The preferred and space-saving very high degree of integration of the design is also noteworthy here. The refill guide tube 21 forms a guide skirt 29, which preferably overlaps the pot 13 to a certain extent on the outside. The guide skirt 29 forms a slide bearing with which the refill guide tube 21 is held rotatably and in a defined position on the casing pipe 15 of the cartridge.

It is particularly noteworthy that the first coupling half 11a of the first coupling 11 and the second coupling half 11b of the first coupling 11 can also perform a (usually small) movement relative to each other in the direction of the operating axis during operation. This movement may be necessary in order to activate the second coupling in the event of an overload.

This becomes apparent when one considers how the entire assembly functions.

In order to push the refill 16 forward to the left (in the figures here) out of the cartridge 5, the user preferably holds the cartridge 5 with one hand and turns the outer sleeve 3 of the applicator main body opposite it. This rotational movement is transmitted from the outer sleeve 3 to the coupling component 9 via the aforementioned second coupling. This causes the coupling component 9 to rotate in the outer sleeve 3. Its pot 13, which forms the second coupling half 11b of the first coupling 11, transmits this rotational movement to the first coupling half 11a of the first coupling 11. Since the latter coupling half is part of the refill guide tube 21, the refill guide tube 21 also rotates. Due to the rotational movement of the refill guide tube 21, the threaded elements of the partial thread block 24 of the refill base 23 interact with the internal thread on the inner circumferential surface of the casing pipe 15. As a result, the refill base 23 moves to the left with the refill 16, which is normally held in a form-fitting manner by it, i.e., the refill 16 is pushed out.

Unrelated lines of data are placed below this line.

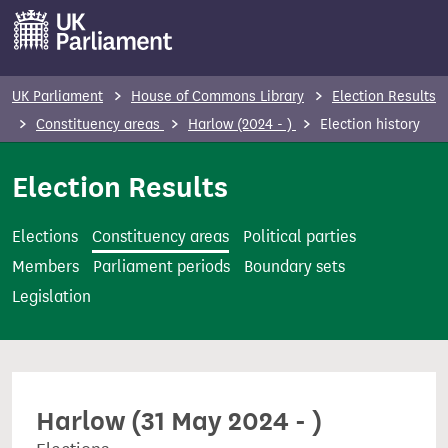
S
k
i
p
UK Parliament
House of Commons Library
Election Results
t
Constituency areas
Harlow (2024 - )
Election history
o
m
Election Results
a
i
Elections
Constituency areas
Political parties
n
Members
Parliament periods
Boundary sets
c
Legislation
o
n
t
e
Harlow (31 May 2024 - )
n
t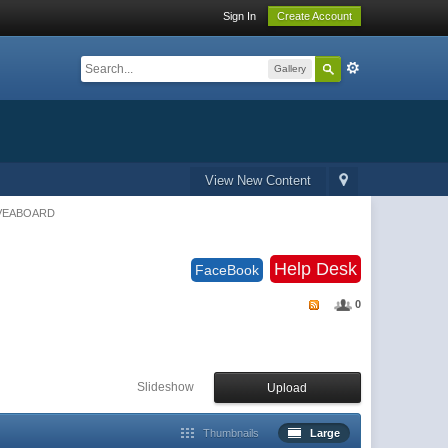
Sign In
Create Account
Gallery
View New Content
 LIVEABOARD
Help Desk
FaceBook
0
Slideshow
Upload
Thumbnails
Large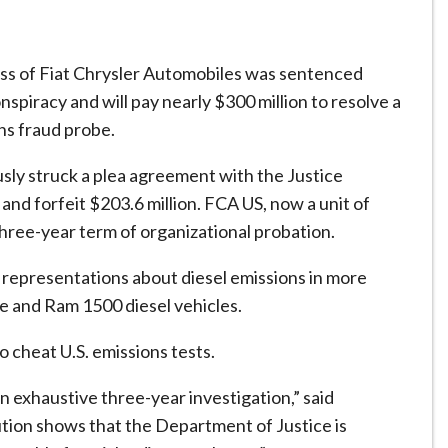
s of Fiat Chrysler Automobiles was sentenced
nspiracy and will pay nearly $300 million to resolve a
ns fraud probe.
sly struck a plea agreement with the Justice
and forfeit $203.6 million. FCA US, now a unit of
three-year term of organizational probation.
representations about diesel emissions in more
 and Ram 1500 diesel vehicles.
 cheat U.S. emissions tests.
an exhaustive three-year investigation,” said
tion shows that the Department of Justice is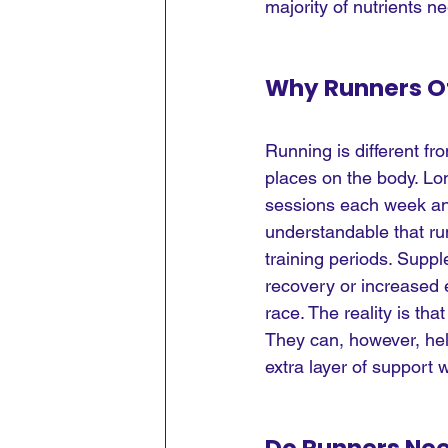
majority of nutrients 
Why Runners O
Running is different fr
places on the body. Lon
sessions each week and
understandable that ru
training periods. Suppl
recovery or increased 
race. The reality is th
They can, however, help
extra layer of support 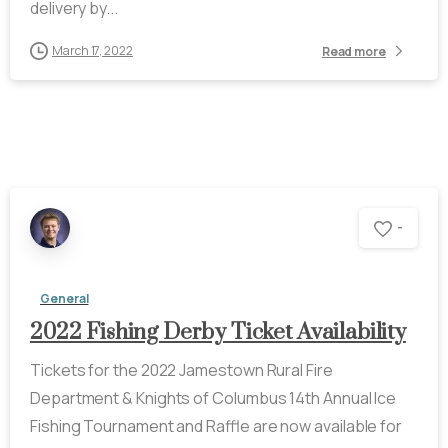
delivery by...
March 17, 2022
Read more
-
General
2022 Fishing Derby Ticket Availability
Tickets for the 2022 Jamestown Rural Fire
Department & Knights of Columbus 14th Annual Ice
Fishing Tournament and Raffle are now available for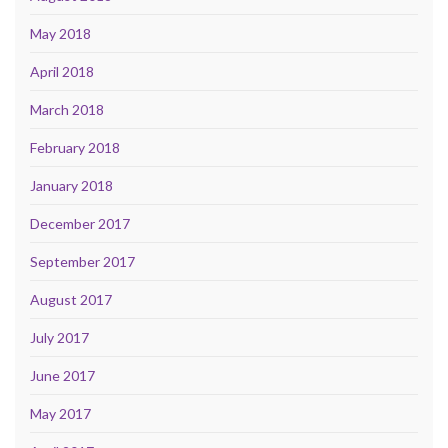
May 2018
April 2018
March 2018
February 2018
January 2018
December 2017
September 2017
August 2017
July 2017
June 2017
May 2017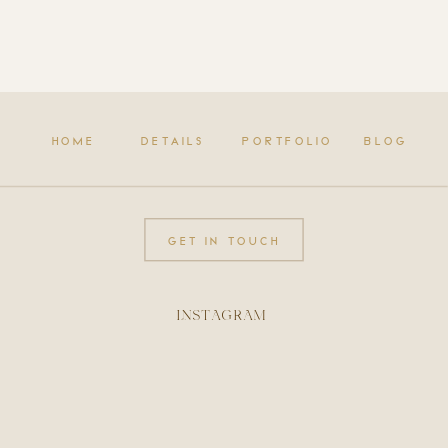
HOME
DETAILS
PORTFOLIO
BLOG
GET IN TOUCH
INSTAGRAM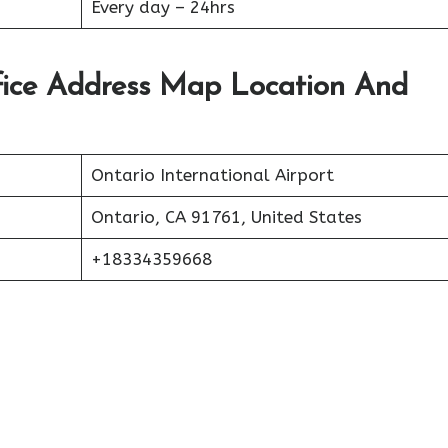
Every day – 24hrs
fice Address Map Location And
Ontario International Airport
Ontario, CA 91761, United States
+18334359668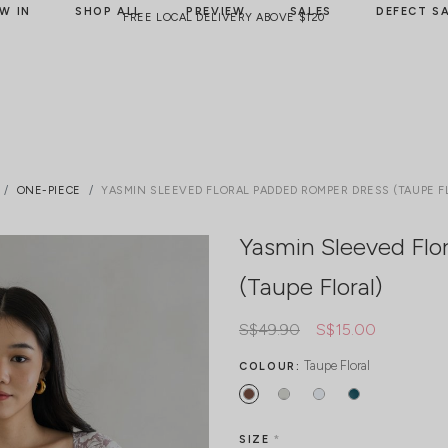
W IN
SHOP ALL
PREVIEW
SALES
DEFECT S
FREE LOCAL DELIVERY ABOVE $120
ONE-PIECE
YASMIN SLEEVED FLORAL PADDED ROMPER DRESS (TAUPE F
Yasmin Sleeved Flo
(Taupe Floral)
S$49.90
S$15.00
Taupe Floral
COLOUR:
SIZE
*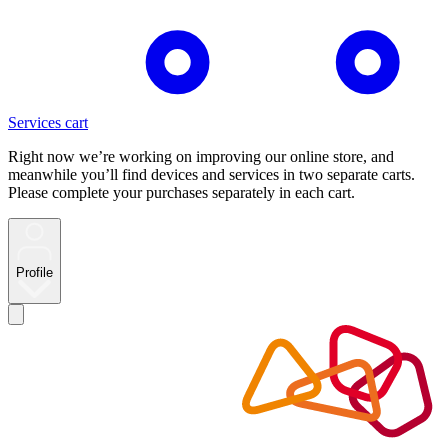
Services cart
Right now we’re working on improving our online store, and
meanwhile you’ll find devices and services in two separate carts.
Please complete your purchases separately in each cart.
Profile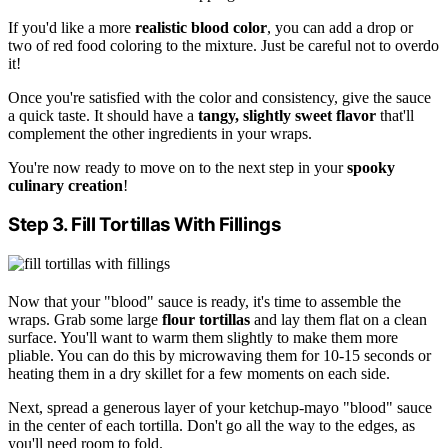
If you'd like a more
realistic blood color
, you can add a drop or
two of red food coloring to the mixture. Just be careful not to overdo
it!
Once you're satisfied with the color and consistency, give the sauce
a quick taste. It should have a
tangy, slightly sweet flavor
that'll
complement the other ingredients in your wraps.
You're now ready to move on to the next step in your
spooky
culinary creation
!
Step 3. Fill Tortillas With Fillings
Now that your "blood" sauce is ready, it's time to assemble the
wraps. Grab some large
flour tortillas
and lay them flat on a clean
surface. You'll want to warm them slightly to make them more
pliable. You can do this by microwaving them for 10-15 seconds or
heating them in a dry skillet for a few moments on each side.
Next, spread a generous layer of your ketchup-mayo "blood" sauce
in the center of each tortilla. Don't go all the way to the edges, as
you'll need room to fold.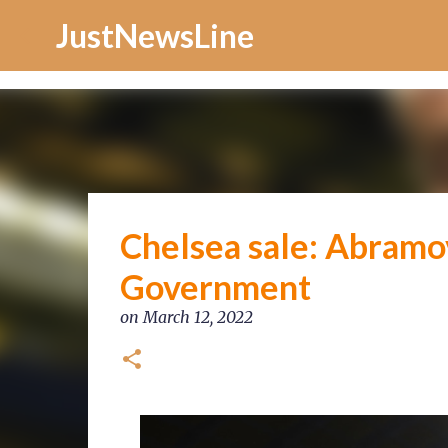
Increase Alexa Rank
JustNewsLine
Chelsea sale: Abramov
Government
on
March 12, 2022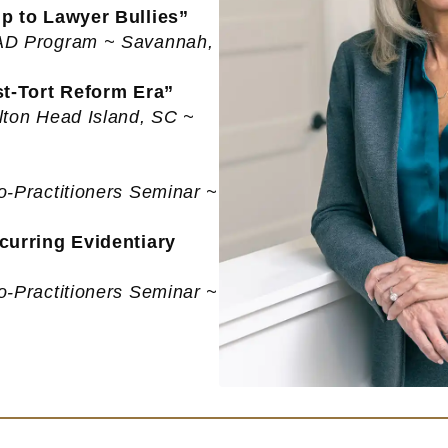
p to Lawyer Bullies”
EAD Program ~ Savannah,
st-Tort Reform Era”
lton Head Island, SC ~
o-Practitioners Seminar ~
curring Evidentiary
o-Practitioners Seminar ~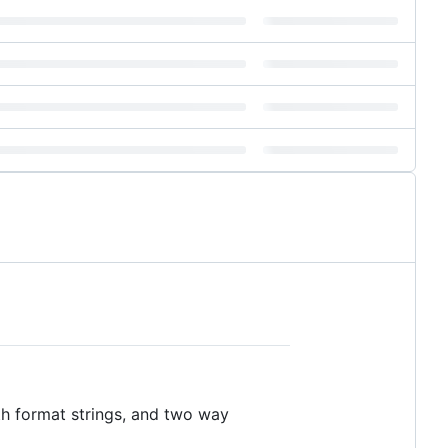
th format strings, and two way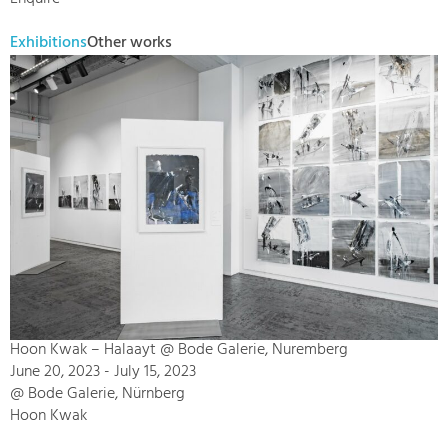
Exhibitions
Other works
Hoon Kwak – Halaayt @ Bode Galerie, Nuremberg
June 20, 2023 - July 15, 2023
@ Bode Galerie, Nürnberg
Hoon Kwak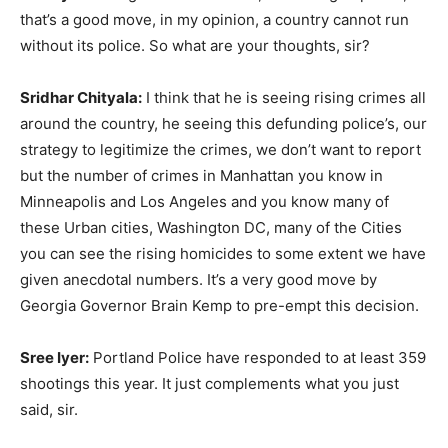
that’s a good move, in my opinion, a country cannot run
without its police. So what are your thoughts, sir?
Sridhar Chityala:
I think that he is seeing rising crimes all
around the country, he seeing this defunding police’s, our
strategy to legitimize the crimes, we don’t want to report
but the number of crimes in Manhattan you know in
Minneapolis and Los Angeles and you know many of
these Urban cities, Washington DC, many of the Cities
you can see the rising homicides to some extent we have
given anecdotal numbers. It’s a very good move by
Georgia Governor Brain Kemp to pre-empt this decision.
Sree Iyer:
Portland Police have responded to at least 359
shootings this year. It just complements what you just
said, sir.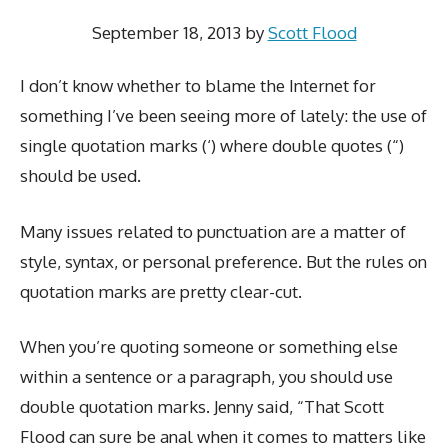
September 18, 2013
by
Scott Flood
I don’t know whether to blame the Internet for
something I’ve been seeing more of lately: the use of
single quotation marks (‘) where double quotes (“)
should be used.
Many issues related to punctuation are a matter of
style, syntax, or personal preference. But the rules on
quotation marks are pretty clear-cut.
When you’re quoting someone or something else
within a sentence or a paragraph, you should use
double quotation marks. Jenny said, “That Scott
Flood can sure be anal when it comes to matters like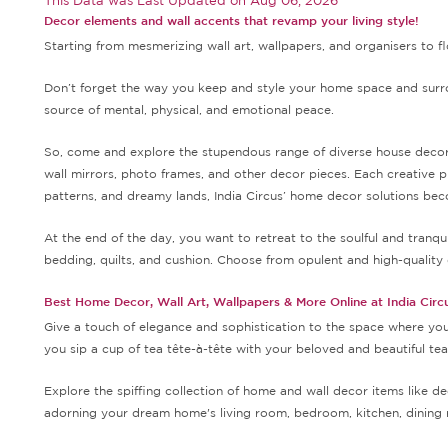
This Data was Last Updated on
Aug 06, 2026
Decor elements and wall accents that revamp your living style!
Starting from mesmerizing wall art, wallpapers, and organisers to fl
Don’t forget the way you keep and style your home space and surrou
source of mental, physical, and emotional peace.
So, come and explore the stupendous range of diverse house decor so
wall mirrors, photo frames, and other decor pieces. Each creative p
patterns, and dreamy lands, India Circus’ home decor solutions beco
At the end of the day, you want to retreat to the soulful and tran
bedding, quilts, and cushion. Choose from opulent and high-quality 
Best Home Decor, Wall Art, Wallpapers & More Online at India Circ
Give a touch of elegance and sophistication to the space where you 
you sip a cup of tea tête-à-tête with your beloved and beautiful te
Explore the spiffing collection of home and wall decor items like de
adorning your dream home's living room, bedroom, kitchen, dining 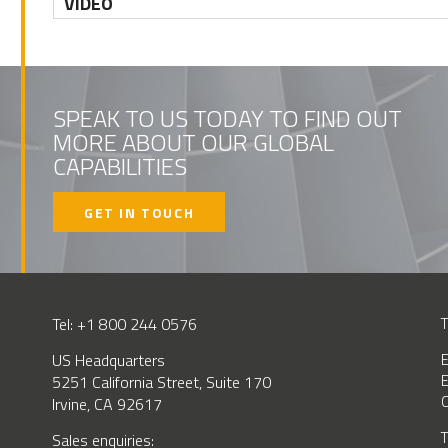
VIDEO
SPEAK TO US TODAY TO FIND OUT
MORE ABOUT OUR GLOBAL
CAPABILITIES
GET IN TOUCH
Tel: +1 800 244 0576
T
US Headquarters
E
E
5251 California Street, Suite 170
C
Irvine, CA 92617
T
BSCRIBE
Sales enquiries: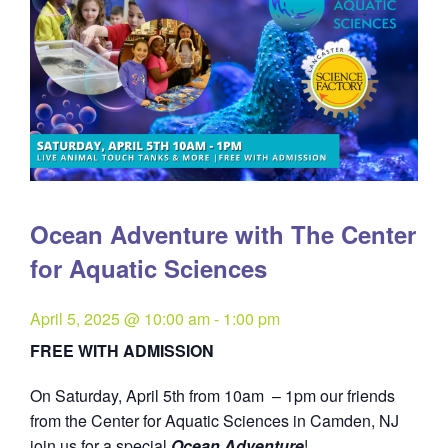
Ocean Adventure with The Center
for Aquatic Sciences
April 5, 2025 @ 10:00 am
-
1:00 pm
FREE WITH ADMISSION
On Saturday, April 5th from 10am – 1pm our friends
from the Center for Aquatic Sciences in Camden, NJ
join us for a special
Ocean Adventure
!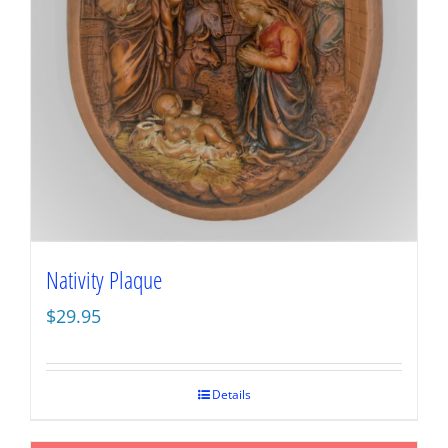
Nativity Plaque
$
29.95
Details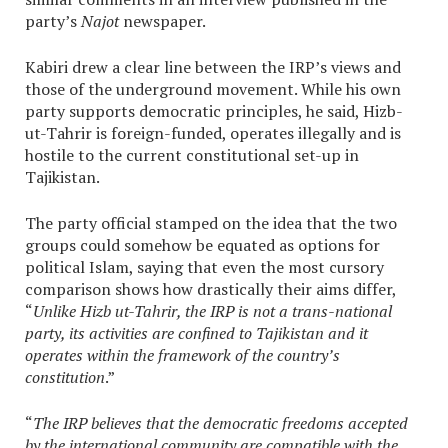
party’s
Najot
newspaper.
Kabiri drew a clear line between the IRP’s views and
those of the underground movement. While his own
party supports democratic principles, he said, Hizb-
ut-Tahrir is foreign-funded, operates illegally and is
hostile to the current constitutional set-up in
Tajikistan.
The party official stamped on the idea that the two
groups could somehow be equated as options for
political Islam, saying that even the most cursory
comparison shows how drastically their aims differ,
“
Unlike Hizb ut-Tahrir, the IRP is not a trans-national
party, its activities are confined to Tajikistan and it
operates within the framework of the country’s
constitution
.”
“
The IRP believes that the democratic freedoms accepted
by the international community are compatible with the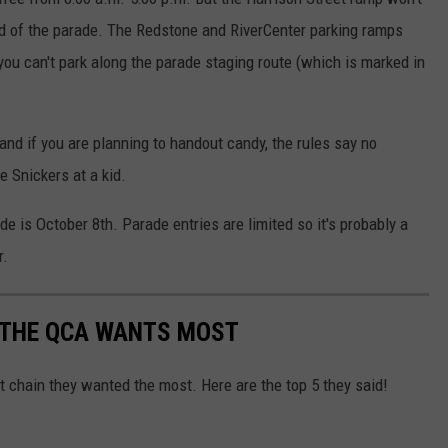
d of the parade. The Redstone and RiverCenter parking ramps
you can't park along the parade staging route (which is marked in
 and if you are planning to handout candy, the rules say no
e Snickers at a kid.
de is October 8th. Parade entries are limited so it's probably a
r.
 THE QCA WANTS MOST
chain they wanted the most. Here are the top 5 they said!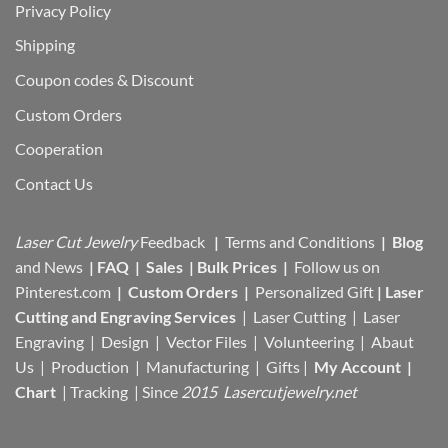
Privacy Policy
Shipping
Coupon codes & Discount
Custom Orders
Cooperation
Contact Us
Laser Cut Jewelry
Feedback
|
Terms and Conditions
|
Blog
and News
|
FAQ
|
Sales
|
Bulk Prices
|
Follow us on
Pinterest.com
|
Custom Orders
|
Personalized Gift
|
Laser
Cutting and Engraving Services
| Laser Cutting | Laser
Engraving | Design | Vector Files |
Volunteering | Abaut
Us |
Production |
Manufacturing
| Gifts |
My Account
|
Chart
|
Tracking
| Since
2015 Lasercutjewelry.net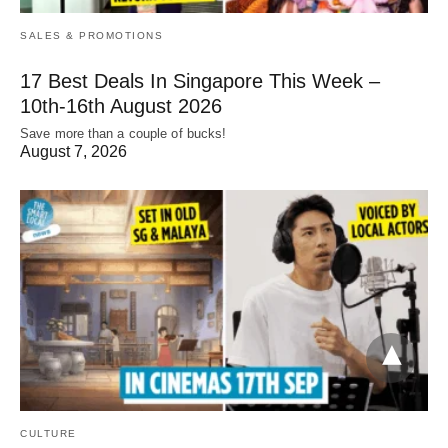
SALES & PROMOTIONS
17 Best Deals In Singapore This Week –
10th-16th August 2026
Save more than a couple of bucks!
August 7, 2026
CULTURE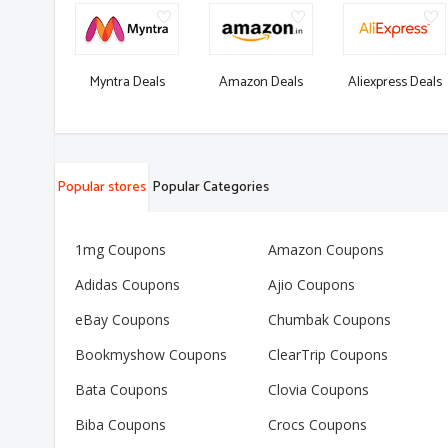
Myntra Deals
Amazon Deals
Aliexpress Deals
Popular stores
Popular Categories
1mg Coupons
Amazon Coupons
Adidas Coupons
Ajio Coupons
eBay Coupons
Chumbak Coupons
Bookmyshow Coupons
ClearTrip Coupons
Bata Coupons
Clovia Coupons
Biba Coupons
Crocs Coupons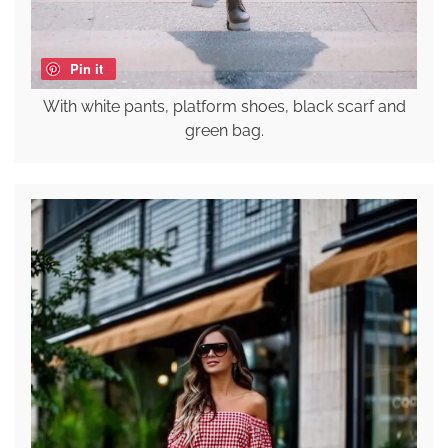
Pin it
With white pants, platform shoes, black scarf and
green bag.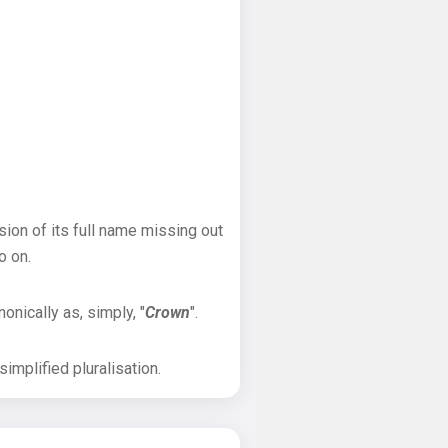
sion of its full name missing out
o on.
onically as, simply, "
Crown
".
implified pluralisation.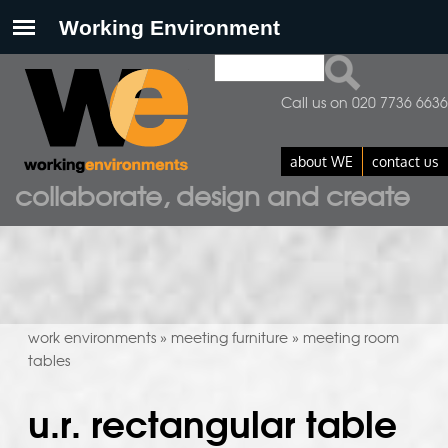
Search
search form
Call us on 020 7736 6636
about WE
contact us
collaborate, design and create
work environments
meeting furniture
meeting room
»
»
tables
u.r. rectangular table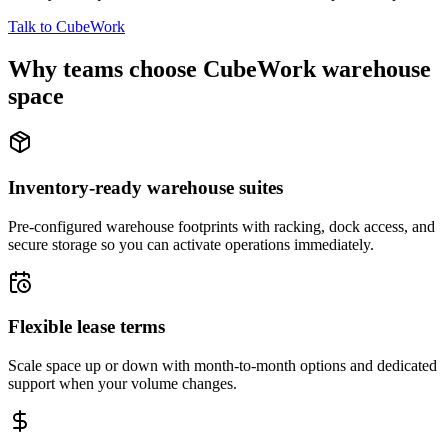
Talk to CubeWork
Why teams choose CubeWork warehouse
space
Inventory-ready warehouse suites
Pre-configured warehouse footprints with racking, dock access, and
secure storage so you can activate operations immediately.
Flexible lease terms
Scale space up or down with month-to-month options and dedicated
support when your volume changes.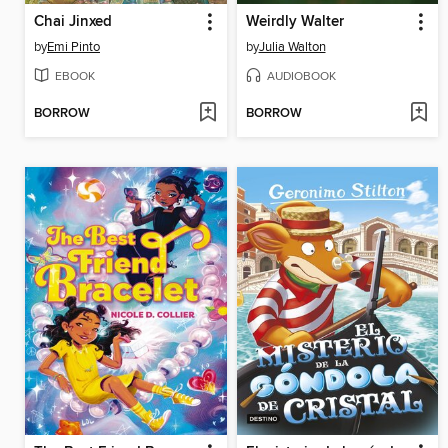
Chai Jinxed
Weirdly Walter
by
Emi Pinto
by
Julia Walton
EBOOK
AUDIOBOOK
BORROW
BORROW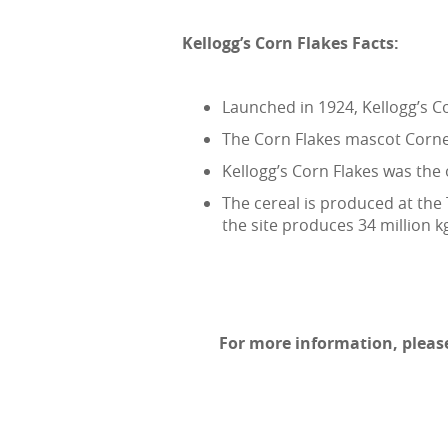
Kellogg’s Corn Flakes Facts:
Launched in 1924, Kellogg’s Co
The Corn Flakes mascot Cornel
Kellogg’s Corn Flakes was the 
The cereal is produced at the 
the site produces 34 million k
For more information, please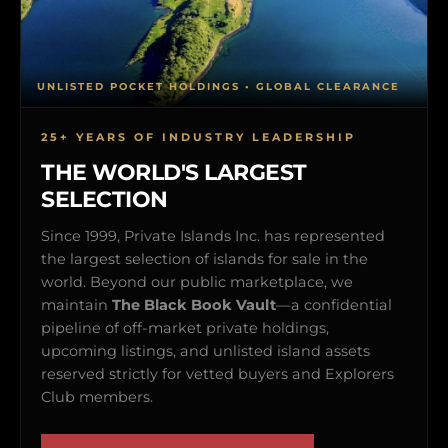
UNLISTED POCKET HOLDINGS • GLOBAL CLEARANCE
25+ YEARS OF INDUSTRY LEADERSHIP
THE WORLD'S LARGEST
SELECTION
Since 1999, Private Islands Inc. has represented
the largest selection of islands for sale in the
world. Beyond our public marketplace, we
maintain
The Black Book Vault
—a confidential
pipeline of off-market private holdings,
upcoming listings, and unlisted island assets
reserved strictly for vetted buyers and Explorers
Club members.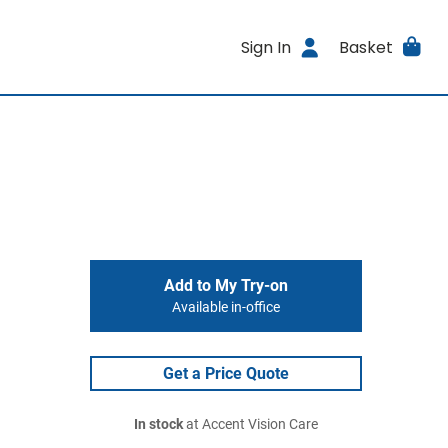
Sign In
Basket
Add to My Try-on
Available in-office
Get a Price Quote
In stock
at Accent Vision Care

Looking at FIGS. 5 and 6 together with FIGS. 3 and 4, it can be seen that the first coupling 11 is designed in such a way that the two coupling halves 11a and 11b connect or disconnect from each other automatically without any further action on the part of the user as soon as the cartridge 5 is inserted into or pulled out of the outer sleeve 3 by a movement essentially in the direction along the operating axis of rotation 19.